# What to produce
Your task is to find every line of the listing that includes "їхню" and copy it.

# Excerpted records
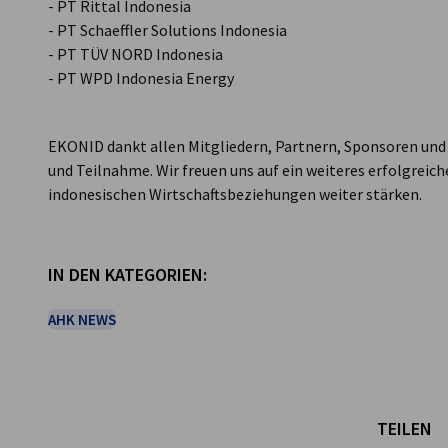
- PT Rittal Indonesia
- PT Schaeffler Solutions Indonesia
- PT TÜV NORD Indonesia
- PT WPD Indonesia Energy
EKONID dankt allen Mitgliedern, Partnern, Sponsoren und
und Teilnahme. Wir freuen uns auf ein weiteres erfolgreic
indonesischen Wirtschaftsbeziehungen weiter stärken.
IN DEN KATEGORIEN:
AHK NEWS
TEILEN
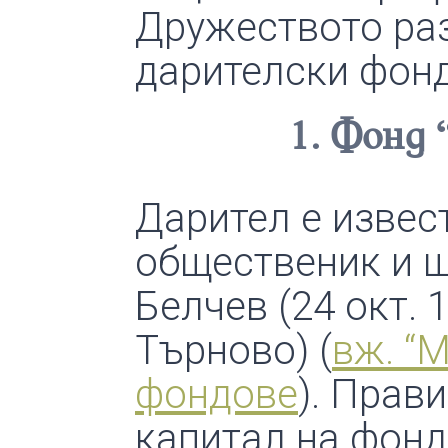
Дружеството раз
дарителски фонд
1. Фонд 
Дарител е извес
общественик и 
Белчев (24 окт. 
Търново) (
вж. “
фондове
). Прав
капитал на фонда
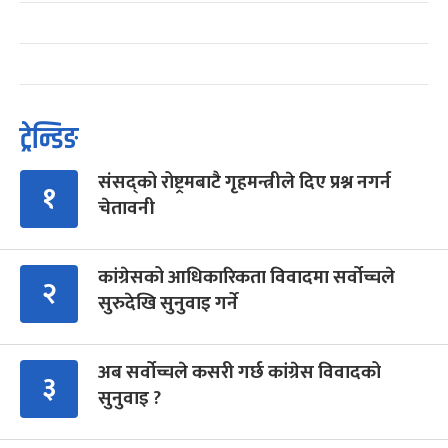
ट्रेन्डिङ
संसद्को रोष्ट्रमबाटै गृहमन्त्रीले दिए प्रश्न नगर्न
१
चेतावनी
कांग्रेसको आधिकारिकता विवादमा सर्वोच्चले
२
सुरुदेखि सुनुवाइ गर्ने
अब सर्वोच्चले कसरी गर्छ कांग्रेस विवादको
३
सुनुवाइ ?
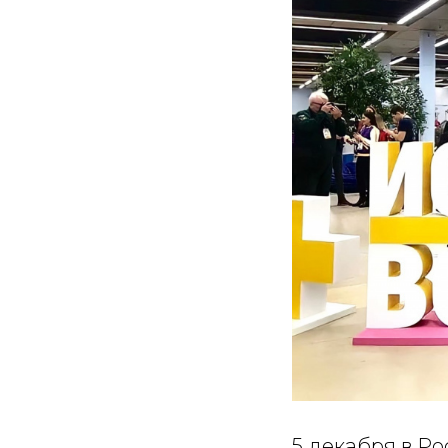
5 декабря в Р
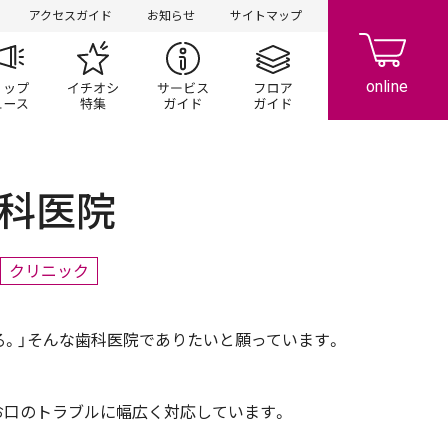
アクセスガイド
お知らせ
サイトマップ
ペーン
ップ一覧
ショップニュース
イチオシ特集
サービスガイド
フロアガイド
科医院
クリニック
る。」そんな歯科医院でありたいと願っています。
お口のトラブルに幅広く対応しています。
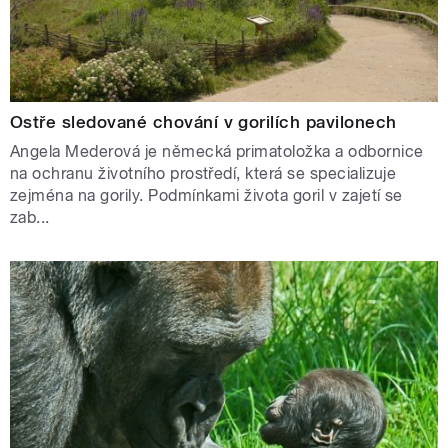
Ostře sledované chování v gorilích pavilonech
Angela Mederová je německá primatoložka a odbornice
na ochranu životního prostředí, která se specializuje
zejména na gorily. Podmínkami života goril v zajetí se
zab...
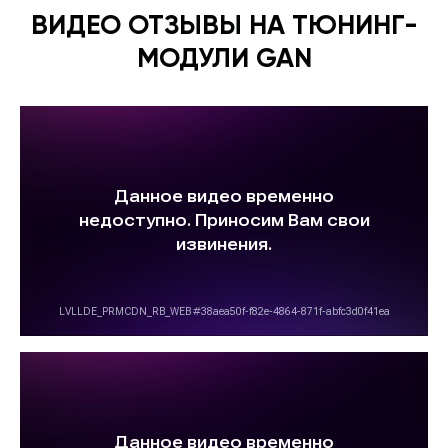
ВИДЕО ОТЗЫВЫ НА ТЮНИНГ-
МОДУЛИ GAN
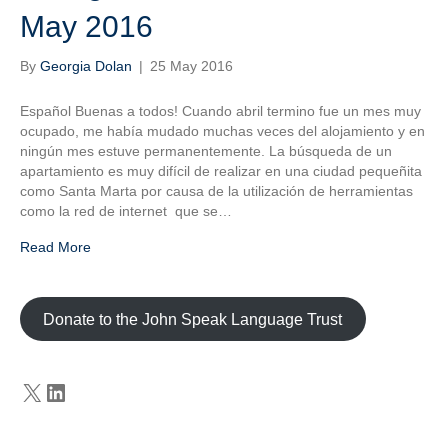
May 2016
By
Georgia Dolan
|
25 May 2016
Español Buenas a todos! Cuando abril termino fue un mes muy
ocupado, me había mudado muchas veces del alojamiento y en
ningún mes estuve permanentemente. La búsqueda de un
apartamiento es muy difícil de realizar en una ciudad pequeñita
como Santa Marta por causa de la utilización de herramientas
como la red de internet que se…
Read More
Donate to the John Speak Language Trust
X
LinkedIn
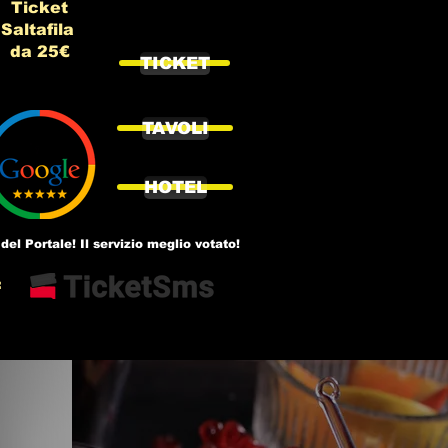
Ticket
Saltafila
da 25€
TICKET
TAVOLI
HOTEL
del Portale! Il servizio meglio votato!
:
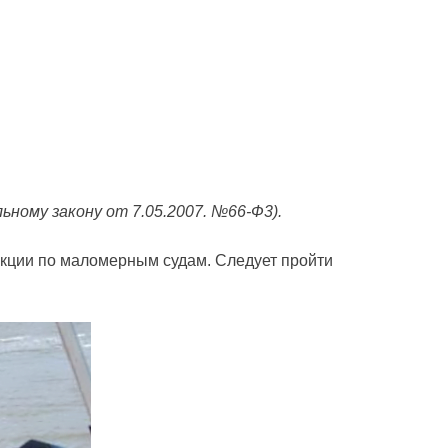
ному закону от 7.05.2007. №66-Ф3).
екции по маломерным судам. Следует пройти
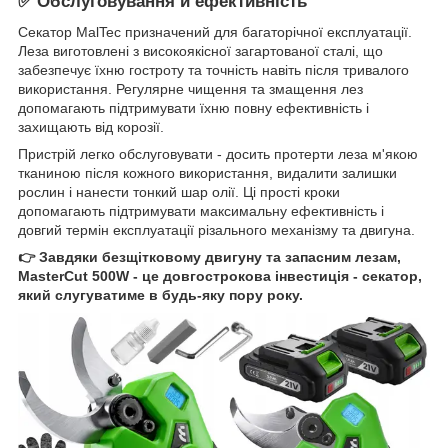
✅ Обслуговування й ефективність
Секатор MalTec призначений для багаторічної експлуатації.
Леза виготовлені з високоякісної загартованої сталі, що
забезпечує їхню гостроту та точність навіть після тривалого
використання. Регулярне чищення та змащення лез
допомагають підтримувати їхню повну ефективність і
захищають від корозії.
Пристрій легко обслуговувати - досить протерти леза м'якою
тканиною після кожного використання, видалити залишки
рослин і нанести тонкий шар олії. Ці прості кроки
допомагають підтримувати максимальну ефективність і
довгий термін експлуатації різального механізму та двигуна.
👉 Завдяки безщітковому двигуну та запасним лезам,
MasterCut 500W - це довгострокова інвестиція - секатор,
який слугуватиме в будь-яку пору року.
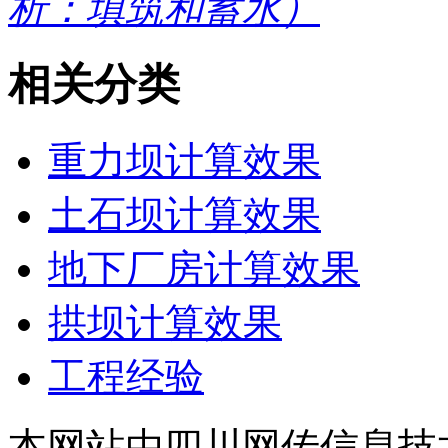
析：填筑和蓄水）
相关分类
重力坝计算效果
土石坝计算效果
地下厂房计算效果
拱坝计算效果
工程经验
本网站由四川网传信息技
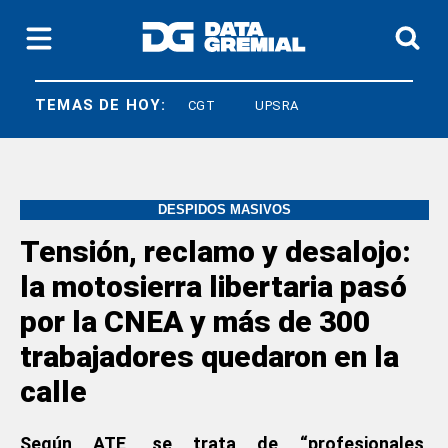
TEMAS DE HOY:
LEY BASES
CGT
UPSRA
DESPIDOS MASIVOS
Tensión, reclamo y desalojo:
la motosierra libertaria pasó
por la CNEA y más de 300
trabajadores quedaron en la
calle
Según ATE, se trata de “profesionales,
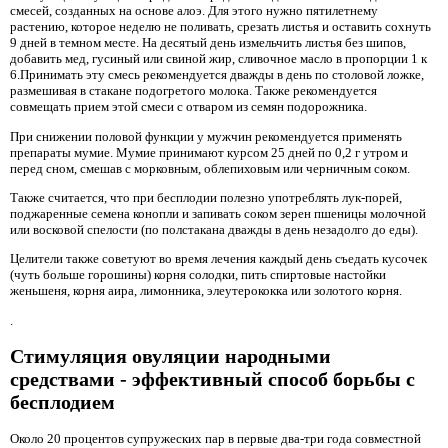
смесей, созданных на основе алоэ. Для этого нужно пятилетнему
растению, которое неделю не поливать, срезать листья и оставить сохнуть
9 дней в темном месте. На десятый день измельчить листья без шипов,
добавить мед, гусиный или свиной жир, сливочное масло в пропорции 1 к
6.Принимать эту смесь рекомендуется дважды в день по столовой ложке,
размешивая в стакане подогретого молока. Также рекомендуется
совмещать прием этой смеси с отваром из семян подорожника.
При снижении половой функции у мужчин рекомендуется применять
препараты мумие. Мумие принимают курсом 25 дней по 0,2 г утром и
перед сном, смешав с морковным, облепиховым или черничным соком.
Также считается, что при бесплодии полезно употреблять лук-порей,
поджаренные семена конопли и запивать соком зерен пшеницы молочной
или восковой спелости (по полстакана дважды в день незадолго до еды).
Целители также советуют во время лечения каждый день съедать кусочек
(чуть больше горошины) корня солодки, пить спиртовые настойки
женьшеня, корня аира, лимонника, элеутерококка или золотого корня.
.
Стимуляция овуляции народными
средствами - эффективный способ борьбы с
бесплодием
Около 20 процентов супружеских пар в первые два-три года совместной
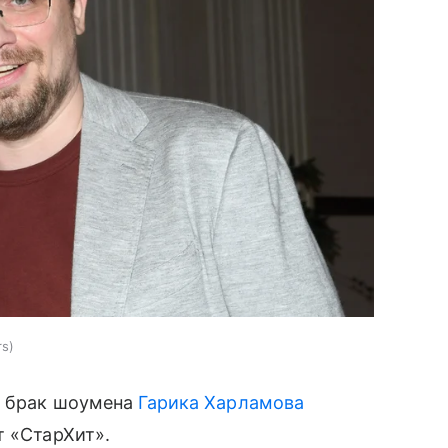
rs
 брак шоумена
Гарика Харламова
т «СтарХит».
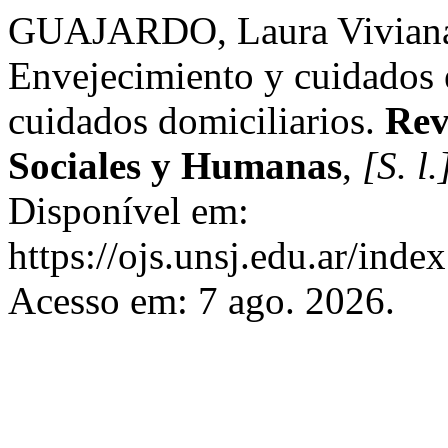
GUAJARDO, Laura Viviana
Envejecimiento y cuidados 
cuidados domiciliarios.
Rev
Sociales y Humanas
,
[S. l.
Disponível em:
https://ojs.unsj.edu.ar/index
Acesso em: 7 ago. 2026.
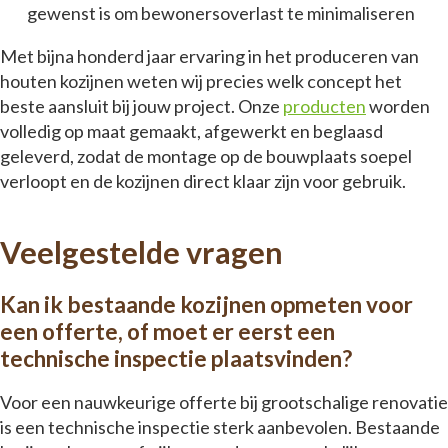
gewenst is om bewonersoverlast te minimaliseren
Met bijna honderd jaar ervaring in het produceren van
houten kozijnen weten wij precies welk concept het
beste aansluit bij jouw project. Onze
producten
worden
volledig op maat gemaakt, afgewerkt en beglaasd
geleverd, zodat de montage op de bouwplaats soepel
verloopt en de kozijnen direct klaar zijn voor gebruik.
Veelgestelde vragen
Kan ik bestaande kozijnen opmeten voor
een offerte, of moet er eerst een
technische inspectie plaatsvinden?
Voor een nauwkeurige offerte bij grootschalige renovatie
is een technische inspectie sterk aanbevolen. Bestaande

# Written response
забезпечує їхню гостроту та точність навіть після тривалого
допомагають підтримувати їхню повну ефективність і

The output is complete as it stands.